Near West Side locations near Pilsen and the UIC area include mostly Latino gardeners, who use gardens to preserve cultural food heritage, which often helps with biological diversity. Near West Side and South Side gardeners, who are mostly black, are using gardening to change their neighborhoods.
“They’re really interested in how gardens can create a different narrative around neighborhoods like Englewood and create an infrastructure in the city for farming and providing food locally,” Doane said.

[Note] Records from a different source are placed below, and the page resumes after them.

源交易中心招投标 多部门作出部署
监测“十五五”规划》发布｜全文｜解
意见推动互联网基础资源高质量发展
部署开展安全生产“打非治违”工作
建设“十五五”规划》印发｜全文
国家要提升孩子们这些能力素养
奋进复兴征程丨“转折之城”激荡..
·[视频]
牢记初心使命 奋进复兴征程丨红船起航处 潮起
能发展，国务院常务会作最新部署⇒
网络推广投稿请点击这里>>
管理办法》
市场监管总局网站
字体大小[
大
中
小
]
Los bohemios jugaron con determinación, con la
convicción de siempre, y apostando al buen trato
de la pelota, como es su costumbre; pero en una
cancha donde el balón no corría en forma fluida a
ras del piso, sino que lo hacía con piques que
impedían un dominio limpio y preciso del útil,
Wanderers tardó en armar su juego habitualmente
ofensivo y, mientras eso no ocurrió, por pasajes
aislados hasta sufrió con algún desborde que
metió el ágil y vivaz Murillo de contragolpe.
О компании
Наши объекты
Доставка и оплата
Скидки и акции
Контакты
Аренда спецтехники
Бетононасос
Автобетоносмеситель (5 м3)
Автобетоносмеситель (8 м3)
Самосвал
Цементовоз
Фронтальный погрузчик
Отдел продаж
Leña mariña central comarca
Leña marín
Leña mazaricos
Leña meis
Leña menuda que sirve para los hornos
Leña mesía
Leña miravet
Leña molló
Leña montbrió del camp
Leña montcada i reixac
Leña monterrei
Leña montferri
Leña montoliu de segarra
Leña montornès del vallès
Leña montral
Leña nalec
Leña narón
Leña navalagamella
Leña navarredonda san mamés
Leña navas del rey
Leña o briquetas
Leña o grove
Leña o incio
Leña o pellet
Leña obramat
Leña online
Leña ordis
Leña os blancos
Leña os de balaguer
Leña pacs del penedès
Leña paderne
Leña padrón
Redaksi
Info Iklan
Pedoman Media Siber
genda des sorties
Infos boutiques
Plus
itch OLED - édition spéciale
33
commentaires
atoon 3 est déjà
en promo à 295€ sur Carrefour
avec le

These gardeners see potential to provide food for community-run kitchens, public schools and park developments through the new Good Food Purchasing Program in Chicago, which requires city agencies to buy from healthy, local food systems.
Emily Minor, the project’s third leading collaborator from the department of biological sciences, is studying the biodiversity in these landscapes.
“My students and I study the plants, both intentionally grown and weeds; pollinators; dragonflies, and birds in the gardens,” Minor said. Her group is interested in the attributes that lead to higher biodiversity in these gardens.
“We’re trying to build some kind of coalition around food systems at UIC,” Michel added.
“Getting a full picture is much more comprehensive, and we can identify problems and solutions more quickly.”
Alaka Wali, a curator of North American anthropology for the Field Museum, is also an investigator on the project. Paul Bick, the project photographer, and many students and volunteers have also contributed.